Have you ever tried explaining blogging (or, God help me, twitter) to someone who just doesn't get it? I did it yesterday, and it was like trying to explain yellow to someone who is colorblind.
"What's the point of typing all that stuff out?" For some reason, the word "typing" really bothered me there. As if we're all those monkeys chained to machines, hoping to randomly hit on something worthwhile. I noticed myself getting really defensive, really quick. Why did I feel the need to update my twitter status every few hours? Why would anyone want to read the stuff I write here?
It was an interesting question, though. For me, the blogs give me a place to stretch out my ideas and sometimes have an audience for them. Have you ever noticed how hard it is to have a serious conversation with anyone lately? None of us have the attention span to listen to someone else long enough to find out what they're thinking about, or what their daydreams are, or why they are frustrated with their favorite politician. Sad but true, it seems like people (me included) can only tolerate about a minute of serious conversation before there is the desperate need to insert a joke to lighten things up.
I try not to be boring when I blog but if I am, people can just skip ahead to the next thing in their RSS reader or click on a link.
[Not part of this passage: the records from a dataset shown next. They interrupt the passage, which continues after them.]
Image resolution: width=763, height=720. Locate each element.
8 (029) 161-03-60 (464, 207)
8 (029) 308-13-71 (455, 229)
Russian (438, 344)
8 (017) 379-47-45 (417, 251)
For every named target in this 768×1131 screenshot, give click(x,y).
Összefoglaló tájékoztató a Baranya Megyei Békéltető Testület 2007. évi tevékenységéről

It doesn't seem as deadly as being boring in conversation. I also have more time to wind through my thoughts and figure out what I really mean, why something really bothers me, why I'm really feeling so happy.
When I was a teenager, I kept a journal, and felt really seriously hurt and angry when my father confronted me about something in there. I had actually never considered that someone might read it. I thought that my right to privacy was so sacred that it couldn't be questioned, but he thought that he had the right to read my journal and my mail and anything else he wanted if he was concerned about me and wanted to find out what was up. I understand why he did it, now, but I still would like to think I wouldn't do that to my daughter, if I had one. I wouldn't have ever started journaling if I had realized that what I was doing was creating a public record of my most private thoughts. I have never wanted to keep a journal since then, because I don't want someone somewhere to read it and misunderstand.
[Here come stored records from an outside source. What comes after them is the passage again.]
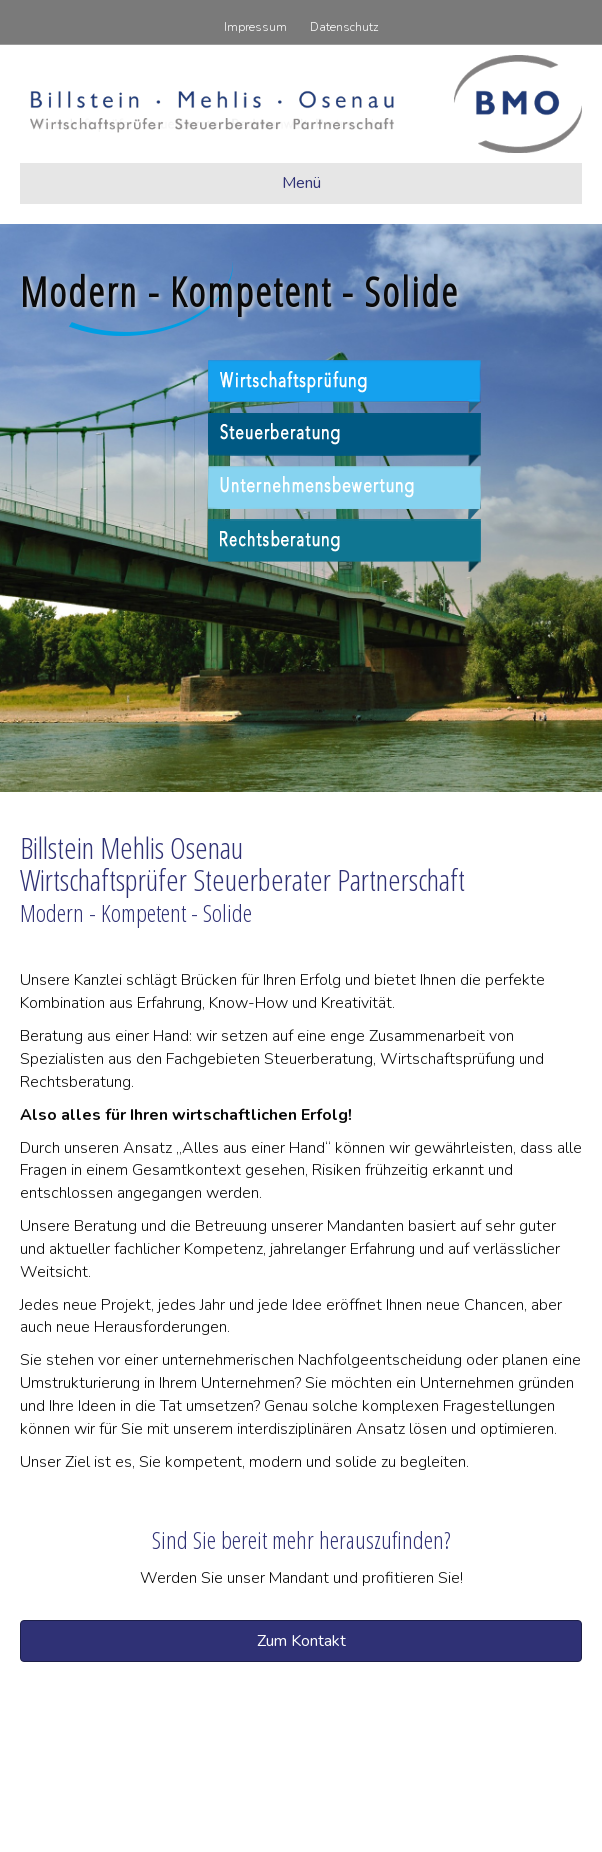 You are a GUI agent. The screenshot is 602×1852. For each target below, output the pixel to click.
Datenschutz (344, 27)
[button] (301, 1641)
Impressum (255, 27) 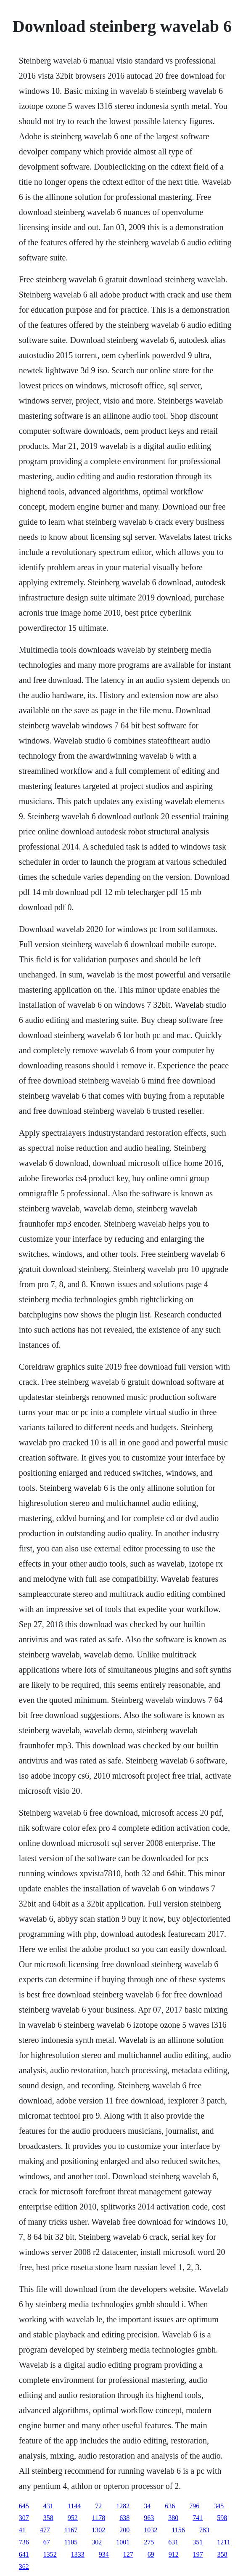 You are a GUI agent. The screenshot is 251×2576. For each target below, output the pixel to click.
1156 (178, 2530)
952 (73, 2517)
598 (222, 2517)
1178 (98, 2517)
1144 (74, 2506)
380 (173, 2517)
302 (97, 2542)
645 (24, 2506)
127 (128, 2554)
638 (124, 2517)
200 (124, 2530)
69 (151, 2554)
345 (219, 2506)
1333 (78, 2554)
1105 (70, 2542)
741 (198, 2517)
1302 (98, 2530)
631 (173, 2542)
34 (147, 2506)
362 (24, 2566)
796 (194, 2506)
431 (48, 2506)
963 (149, 2517)
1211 (223, 2542)
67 (46, 2542)
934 (104, 2554)
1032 (150, 2530)
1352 (50, 2554)
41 (22, 2530)
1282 (122, 2506)
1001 (122, 2542)
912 (174, 2554)
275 (149, 2542)
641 (24, 2554)
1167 (70, 2530)
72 (98, 2506)
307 (24, 2517)
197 (198, 2554)
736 (24, 2542)
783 (204, 2530)
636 (170, 2506)
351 (198, 2542)
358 (48, 2517)
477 (45, 2530) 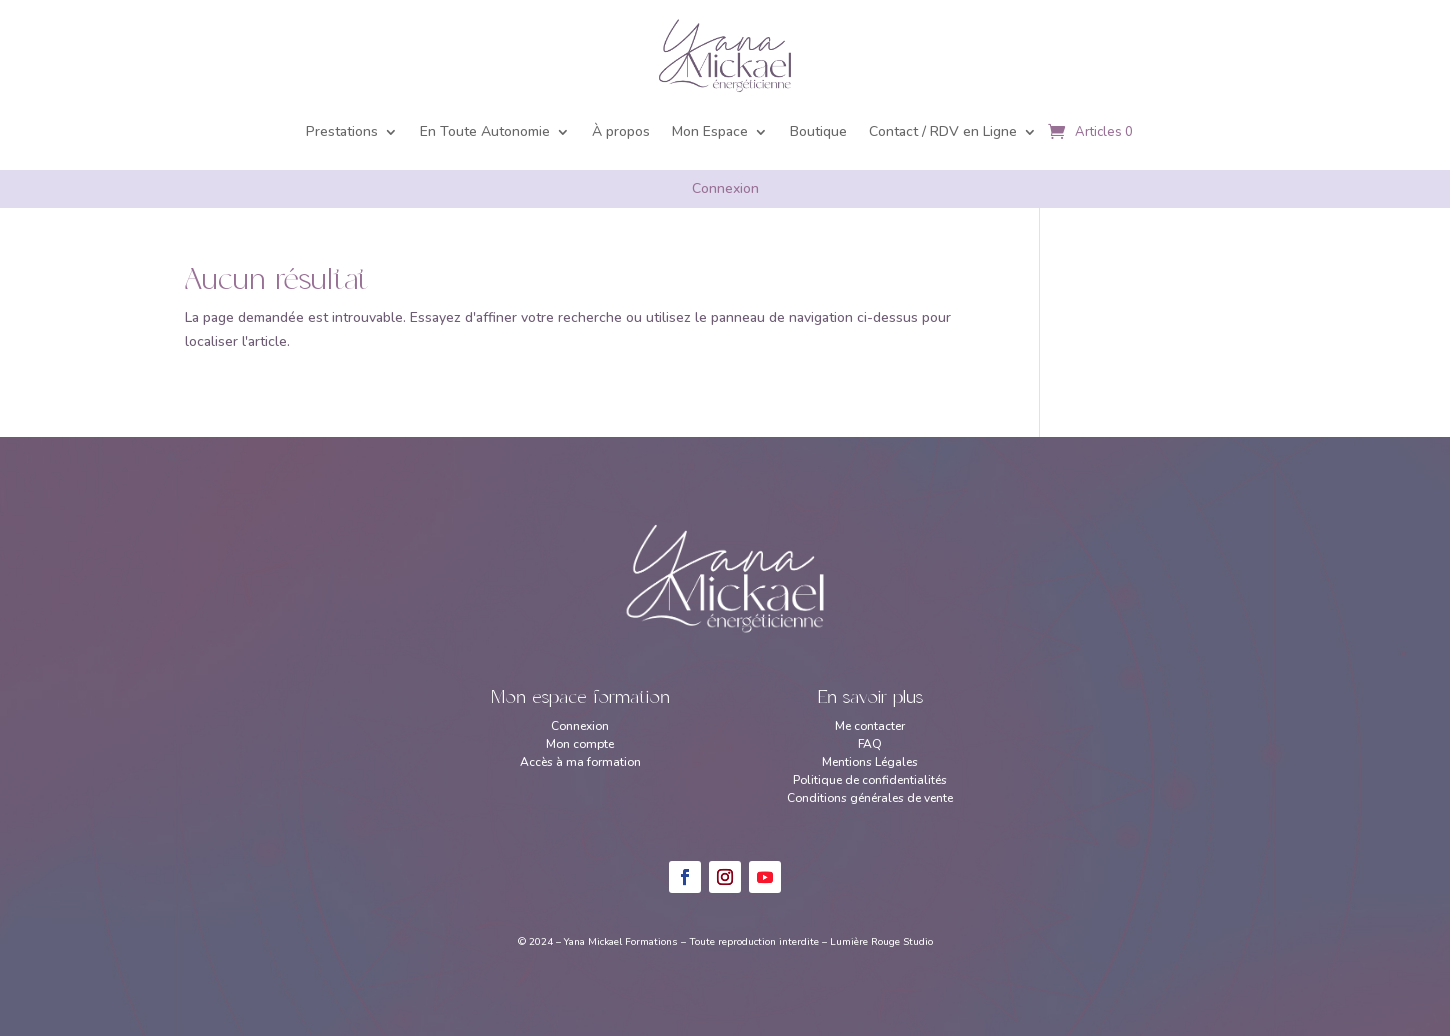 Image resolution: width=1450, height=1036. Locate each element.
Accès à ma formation (580, 762)
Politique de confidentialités (870, 780)
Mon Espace (710, 131)
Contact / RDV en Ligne (943, 131)
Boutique (818, 131)
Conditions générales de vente (870, 798)
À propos (621, 131)
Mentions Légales (870, 762)
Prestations (342, 131)
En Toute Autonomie (485, 131)
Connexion (725, 188)
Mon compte (580, 744)
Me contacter (870, 726)
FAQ (870, 744)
This is different because I know there is an audience, and I write with the understanding that these thoughts will be read. I like it when someone takes the time to comment (unless it's someone selling diet pills) and it's interesting to see which posts get reactions and which ones don't.
I do find blogs and twitter useful -- it's interesting to see what people share and I feel very connected to the people whose tweets and posts I read, sometimes more than to friends and family in real life. I'm still not sure I can make my friend understand what this stuff is all about, but at least I know why I bother with it, even if he doesn't.